Risk assessment gets a bad rap these days, thanks in large part to a checkered past colored by qualitative analyses. Historically, risk assessments have been fuzzy, at best, and down-right inaccurate and misleading at worst. You know the ones I’m talking about: some hot shot consultant comes in, pokes around, maybe runs a couple scans, and then churns out a report with a bunch of High, Medium, and Low findings. However, as you dig into the results – particularly the so-called “High Risk” findings – you start finding extreme squishiness with no connection to reality, rational thought, or logic. And this is what we’re supposed to use to “better manage” security? Don’t think so…

Enter Factor Analysis of Information Risk (FAIR), a different sort of beast altogether, created by Jack Jones of Risk Management Insight (RMI). FAIR is a decision support tool that provides a means for performing a quantitative risk analysis around a given scenario. It allows you to conduct deep analysis into given asset+threat scenarios, digging into the business to arrive at accurate estimates (via ranges) for probabilities and expected losses. Loss events are divided between primary and secondary, wherein primary losses are often fairly well known (e.g. how much it costs to replace a server), whereas secondary losses can vary widely.

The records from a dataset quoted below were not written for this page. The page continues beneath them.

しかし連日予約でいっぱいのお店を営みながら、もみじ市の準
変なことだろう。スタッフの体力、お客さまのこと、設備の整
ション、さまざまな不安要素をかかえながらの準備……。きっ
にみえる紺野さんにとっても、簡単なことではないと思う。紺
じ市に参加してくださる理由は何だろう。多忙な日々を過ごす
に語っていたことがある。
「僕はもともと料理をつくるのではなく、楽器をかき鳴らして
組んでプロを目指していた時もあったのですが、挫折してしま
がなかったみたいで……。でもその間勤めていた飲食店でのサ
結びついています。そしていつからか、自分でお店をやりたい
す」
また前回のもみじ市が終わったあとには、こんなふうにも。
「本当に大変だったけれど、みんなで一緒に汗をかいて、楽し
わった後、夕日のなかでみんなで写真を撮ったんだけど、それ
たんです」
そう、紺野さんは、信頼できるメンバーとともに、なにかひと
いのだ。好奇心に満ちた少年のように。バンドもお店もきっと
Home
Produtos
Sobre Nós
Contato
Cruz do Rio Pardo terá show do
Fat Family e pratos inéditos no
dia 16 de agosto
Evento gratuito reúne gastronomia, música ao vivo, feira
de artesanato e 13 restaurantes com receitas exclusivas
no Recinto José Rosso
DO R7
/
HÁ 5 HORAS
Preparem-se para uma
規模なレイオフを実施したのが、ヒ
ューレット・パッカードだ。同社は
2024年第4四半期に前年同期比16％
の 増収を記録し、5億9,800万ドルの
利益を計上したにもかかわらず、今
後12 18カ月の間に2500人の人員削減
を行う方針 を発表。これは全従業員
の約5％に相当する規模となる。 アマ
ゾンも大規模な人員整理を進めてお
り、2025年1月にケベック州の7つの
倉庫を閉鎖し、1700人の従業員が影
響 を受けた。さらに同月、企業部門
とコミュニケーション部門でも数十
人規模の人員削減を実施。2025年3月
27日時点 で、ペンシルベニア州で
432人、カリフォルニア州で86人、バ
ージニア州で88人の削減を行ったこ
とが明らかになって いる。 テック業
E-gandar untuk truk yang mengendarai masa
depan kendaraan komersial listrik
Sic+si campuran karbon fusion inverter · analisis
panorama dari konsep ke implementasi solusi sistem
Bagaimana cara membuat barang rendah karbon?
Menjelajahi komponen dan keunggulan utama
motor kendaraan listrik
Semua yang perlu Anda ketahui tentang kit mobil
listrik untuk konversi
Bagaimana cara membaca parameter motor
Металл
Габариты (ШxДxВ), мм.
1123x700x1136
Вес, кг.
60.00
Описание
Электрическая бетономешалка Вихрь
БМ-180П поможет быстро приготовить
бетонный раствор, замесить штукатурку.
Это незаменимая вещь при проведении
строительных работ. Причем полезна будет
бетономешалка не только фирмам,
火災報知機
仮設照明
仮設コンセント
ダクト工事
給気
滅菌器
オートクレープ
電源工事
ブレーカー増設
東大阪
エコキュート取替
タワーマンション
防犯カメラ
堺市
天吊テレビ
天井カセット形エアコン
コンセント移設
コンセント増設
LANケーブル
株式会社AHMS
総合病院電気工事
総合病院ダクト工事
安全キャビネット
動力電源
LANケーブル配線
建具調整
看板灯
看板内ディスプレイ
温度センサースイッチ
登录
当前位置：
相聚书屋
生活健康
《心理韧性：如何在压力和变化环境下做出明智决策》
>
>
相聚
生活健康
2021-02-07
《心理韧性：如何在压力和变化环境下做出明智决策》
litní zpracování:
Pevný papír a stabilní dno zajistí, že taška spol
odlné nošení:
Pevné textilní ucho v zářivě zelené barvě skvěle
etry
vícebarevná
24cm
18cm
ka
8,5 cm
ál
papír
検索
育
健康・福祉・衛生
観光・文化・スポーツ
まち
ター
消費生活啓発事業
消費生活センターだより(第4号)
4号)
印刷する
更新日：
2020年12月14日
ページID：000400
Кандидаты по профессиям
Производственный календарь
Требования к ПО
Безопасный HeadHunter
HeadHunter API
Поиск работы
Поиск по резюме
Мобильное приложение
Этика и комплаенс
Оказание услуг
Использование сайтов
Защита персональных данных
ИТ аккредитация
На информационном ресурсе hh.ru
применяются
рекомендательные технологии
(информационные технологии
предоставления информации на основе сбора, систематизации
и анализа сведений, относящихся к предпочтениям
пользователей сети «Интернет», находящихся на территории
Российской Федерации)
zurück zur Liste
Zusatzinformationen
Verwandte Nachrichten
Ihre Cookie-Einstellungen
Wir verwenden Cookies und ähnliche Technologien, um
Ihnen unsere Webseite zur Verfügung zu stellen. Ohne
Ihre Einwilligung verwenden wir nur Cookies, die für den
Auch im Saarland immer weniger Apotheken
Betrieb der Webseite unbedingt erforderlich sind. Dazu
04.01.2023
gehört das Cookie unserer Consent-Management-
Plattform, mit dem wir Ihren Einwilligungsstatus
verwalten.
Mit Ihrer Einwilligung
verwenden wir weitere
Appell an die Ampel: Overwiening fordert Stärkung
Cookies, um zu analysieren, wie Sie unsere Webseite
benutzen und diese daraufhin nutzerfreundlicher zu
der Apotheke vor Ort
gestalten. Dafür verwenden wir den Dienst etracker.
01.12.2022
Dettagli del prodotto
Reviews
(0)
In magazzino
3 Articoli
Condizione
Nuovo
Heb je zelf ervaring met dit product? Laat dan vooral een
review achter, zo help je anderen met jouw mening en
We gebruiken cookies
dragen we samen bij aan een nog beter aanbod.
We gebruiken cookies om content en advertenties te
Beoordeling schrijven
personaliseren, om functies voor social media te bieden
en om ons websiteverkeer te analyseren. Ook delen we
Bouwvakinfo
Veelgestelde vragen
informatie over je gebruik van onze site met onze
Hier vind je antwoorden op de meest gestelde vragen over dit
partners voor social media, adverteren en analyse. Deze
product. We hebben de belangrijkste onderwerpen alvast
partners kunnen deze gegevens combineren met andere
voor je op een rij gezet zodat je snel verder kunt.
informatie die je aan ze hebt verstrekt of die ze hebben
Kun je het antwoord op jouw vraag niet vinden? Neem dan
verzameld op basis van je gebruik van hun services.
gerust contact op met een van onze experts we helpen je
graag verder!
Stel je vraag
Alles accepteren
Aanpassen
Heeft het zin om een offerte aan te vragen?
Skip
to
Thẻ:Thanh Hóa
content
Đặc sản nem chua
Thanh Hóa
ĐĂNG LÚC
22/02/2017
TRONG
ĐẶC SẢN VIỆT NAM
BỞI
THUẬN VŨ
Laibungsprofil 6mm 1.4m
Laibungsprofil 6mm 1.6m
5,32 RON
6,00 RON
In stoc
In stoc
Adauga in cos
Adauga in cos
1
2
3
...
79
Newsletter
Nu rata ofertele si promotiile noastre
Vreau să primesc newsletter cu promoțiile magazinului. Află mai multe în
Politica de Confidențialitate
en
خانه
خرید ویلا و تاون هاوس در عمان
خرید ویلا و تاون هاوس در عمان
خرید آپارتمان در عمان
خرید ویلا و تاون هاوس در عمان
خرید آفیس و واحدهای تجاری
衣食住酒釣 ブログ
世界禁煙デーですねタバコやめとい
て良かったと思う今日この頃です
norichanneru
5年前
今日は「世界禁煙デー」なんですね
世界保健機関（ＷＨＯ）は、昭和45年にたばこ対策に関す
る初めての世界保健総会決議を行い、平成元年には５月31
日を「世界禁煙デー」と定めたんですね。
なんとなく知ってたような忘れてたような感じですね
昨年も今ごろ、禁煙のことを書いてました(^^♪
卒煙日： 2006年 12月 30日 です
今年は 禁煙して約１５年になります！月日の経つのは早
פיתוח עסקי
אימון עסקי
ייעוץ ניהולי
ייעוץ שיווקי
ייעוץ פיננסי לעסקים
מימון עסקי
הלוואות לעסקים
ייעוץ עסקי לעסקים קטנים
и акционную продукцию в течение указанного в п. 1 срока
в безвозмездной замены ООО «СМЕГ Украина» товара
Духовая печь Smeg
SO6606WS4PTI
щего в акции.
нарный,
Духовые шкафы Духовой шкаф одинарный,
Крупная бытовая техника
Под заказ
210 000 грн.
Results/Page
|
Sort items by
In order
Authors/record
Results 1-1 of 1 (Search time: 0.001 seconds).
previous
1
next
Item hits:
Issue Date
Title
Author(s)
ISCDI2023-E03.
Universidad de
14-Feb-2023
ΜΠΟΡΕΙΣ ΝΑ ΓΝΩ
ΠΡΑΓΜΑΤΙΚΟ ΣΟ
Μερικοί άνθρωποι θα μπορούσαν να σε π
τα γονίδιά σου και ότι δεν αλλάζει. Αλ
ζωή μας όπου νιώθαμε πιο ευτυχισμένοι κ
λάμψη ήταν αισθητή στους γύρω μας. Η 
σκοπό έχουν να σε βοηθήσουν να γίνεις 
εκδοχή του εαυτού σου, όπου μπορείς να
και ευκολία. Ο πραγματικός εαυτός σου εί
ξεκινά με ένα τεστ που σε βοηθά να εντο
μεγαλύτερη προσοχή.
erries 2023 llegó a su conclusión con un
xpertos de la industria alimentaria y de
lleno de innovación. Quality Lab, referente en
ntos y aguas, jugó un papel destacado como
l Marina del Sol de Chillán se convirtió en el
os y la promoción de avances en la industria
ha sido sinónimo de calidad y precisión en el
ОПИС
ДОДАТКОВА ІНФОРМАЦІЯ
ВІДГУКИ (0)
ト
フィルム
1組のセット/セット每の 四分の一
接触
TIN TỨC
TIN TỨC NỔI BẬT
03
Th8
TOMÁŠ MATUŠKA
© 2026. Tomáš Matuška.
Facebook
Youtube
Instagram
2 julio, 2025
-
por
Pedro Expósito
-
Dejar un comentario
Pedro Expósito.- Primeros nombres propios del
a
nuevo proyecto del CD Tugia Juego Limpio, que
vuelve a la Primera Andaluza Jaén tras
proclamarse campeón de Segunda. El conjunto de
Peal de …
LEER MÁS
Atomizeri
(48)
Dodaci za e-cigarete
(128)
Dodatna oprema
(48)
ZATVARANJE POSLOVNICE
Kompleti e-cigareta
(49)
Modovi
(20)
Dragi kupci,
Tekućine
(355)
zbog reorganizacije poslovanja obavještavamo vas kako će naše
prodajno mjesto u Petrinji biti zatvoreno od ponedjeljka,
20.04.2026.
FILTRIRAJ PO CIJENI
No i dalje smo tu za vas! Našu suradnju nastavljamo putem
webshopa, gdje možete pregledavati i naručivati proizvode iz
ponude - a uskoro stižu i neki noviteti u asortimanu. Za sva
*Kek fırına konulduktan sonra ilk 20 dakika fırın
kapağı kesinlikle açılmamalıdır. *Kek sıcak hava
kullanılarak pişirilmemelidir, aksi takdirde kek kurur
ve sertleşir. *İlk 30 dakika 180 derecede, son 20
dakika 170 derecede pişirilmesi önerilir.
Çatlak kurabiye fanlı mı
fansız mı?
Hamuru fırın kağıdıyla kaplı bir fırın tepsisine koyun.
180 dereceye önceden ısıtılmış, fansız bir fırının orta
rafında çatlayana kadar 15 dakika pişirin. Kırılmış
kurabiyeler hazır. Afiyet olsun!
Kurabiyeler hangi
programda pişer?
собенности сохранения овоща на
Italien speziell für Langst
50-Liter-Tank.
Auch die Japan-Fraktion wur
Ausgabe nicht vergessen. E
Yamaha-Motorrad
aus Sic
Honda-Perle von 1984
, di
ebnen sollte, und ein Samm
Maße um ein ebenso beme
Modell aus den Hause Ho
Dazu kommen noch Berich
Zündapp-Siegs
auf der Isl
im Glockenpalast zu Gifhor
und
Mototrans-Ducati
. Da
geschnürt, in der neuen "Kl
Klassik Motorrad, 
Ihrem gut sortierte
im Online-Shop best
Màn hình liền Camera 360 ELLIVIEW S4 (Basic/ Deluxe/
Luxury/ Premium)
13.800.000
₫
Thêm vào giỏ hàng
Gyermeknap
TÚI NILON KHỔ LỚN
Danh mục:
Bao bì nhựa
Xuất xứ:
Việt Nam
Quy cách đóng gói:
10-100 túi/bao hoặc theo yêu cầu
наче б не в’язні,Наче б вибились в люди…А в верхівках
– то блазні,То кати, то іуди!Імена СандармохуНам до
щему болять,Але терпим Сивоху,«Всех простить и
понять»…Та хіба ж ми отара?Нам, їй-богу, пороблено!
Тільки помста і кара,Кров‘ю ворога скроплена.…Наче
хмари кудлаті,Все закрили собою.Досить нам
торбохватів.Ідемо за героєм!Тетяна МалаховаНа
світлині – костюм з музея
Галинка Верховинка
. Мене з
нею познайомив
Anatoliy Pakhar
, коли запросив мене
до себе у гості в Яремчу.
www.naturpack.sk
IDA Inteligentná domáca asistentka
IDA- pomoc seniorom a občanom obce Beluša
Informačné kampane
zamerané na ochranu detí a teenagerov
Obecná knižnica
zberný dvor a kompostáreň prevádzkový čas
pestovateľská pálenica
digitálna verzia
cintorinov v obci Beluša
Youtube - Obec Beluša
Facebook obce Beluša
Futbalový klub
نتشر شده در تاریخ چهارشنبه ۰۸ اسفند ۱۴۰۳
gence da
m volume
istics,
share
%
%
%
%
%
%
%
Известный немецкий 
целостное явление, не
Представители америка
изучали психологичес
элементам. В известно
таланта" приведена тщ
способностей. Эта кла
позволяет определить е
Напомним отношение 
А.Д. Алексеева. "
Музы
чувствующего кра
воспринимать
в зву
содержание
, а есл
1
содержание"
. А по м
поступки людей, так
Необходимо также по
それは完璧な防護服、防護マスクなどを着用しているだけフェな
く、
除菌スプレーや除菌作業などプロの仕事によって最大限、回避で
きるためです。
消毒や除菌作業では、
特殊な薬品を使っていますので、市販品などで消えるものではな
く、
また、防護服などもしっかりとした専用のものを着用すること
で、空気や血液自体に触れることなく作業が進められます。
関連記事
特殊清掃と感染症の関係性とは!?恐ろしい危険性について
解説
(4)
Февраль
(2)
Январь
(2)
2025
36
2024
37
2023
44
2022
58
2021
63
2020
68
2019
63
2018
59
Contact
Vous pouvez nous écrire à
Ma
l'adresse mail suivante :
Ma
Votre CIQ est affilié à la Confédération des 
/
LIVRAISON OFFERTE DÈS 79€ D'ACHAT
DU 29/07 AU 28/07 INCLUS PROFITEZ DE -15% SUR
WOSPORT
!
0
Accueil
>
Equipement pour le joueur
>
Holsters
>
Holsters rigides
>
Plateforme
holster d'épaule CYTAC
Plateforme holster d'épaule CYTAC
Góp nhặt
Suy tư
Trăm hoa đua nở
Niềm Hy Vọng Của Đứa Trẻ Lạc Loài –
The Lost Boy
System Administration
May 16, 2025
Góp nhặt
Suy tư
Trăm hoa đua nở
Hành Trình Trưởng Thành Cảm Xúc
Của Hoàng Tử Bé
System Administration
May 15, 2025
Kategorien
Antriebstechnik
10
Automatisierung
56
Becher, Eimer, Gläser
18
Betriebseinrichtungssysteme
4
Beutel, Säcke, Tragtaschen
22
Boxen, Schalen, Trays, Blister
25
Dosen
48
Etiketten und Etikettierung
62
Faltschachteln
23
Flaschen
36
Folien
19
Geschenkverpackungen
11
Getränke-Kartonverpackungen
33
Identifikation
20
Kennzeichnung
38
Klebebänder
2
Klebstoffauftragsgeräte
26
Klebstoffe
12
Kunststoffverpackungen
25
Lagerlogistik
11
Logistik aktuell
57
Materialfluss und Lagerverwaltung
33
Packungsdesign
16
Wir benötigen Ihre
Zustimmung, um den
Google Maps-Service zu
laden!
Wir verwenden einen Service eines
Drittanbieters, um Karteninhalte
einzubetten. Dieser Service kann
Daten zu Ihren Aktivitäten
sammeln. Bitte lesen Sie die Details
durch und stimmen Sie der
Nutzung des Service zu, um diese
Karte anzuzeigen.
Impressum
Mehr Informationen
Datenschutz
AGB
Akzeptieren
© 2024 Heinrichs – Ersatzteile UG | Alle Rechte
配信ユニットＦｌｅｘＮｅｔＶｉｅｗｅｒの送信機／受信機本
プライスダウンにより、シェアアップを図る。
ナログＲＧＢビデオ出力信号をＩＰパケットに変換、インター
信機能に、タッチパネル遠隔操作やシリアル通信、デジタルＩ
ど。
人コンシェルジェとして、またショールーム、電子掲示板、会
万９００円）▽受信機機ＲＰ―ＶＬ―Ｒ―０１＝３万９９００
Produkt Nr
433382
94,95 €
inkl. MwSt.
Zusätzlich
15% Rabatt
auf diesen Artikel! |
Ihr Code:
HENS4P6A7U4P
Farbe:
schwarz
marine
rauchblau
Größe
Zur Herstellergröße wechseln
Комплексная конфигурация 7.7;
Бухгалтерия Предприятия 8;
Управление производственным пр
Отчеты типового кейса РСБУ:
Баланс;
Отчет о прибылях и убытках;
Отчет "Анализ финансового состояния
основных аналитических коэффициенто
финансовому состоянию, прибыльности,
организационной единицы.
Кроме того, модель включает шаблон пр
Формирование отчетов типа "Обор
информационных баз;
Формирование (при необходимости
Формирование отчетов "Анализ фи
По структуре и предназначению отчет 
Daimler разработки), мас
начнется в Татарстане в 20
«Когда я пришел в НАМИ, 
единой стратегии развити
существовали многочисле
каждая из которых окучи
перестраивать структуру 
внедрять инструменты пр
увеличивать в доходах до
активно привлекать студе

For an excellent introduction to FAIR, the RMI white paper “An Introduction to Factor Analysis of Information Risk (FAIR)” is highly recommended. In it, you’ll start to see the breakdown of FAIR into its component pieces. Overall, within the context of FAIR we define risk as a derived value measuring “the probable frequency and probable magnitude of future loss.” There is much that can be said about this definition and overall approach, but I’ll leave that for another day. In the meantime, I encourage anybody with an interest in risk analysis to take a deeper look at FAIR.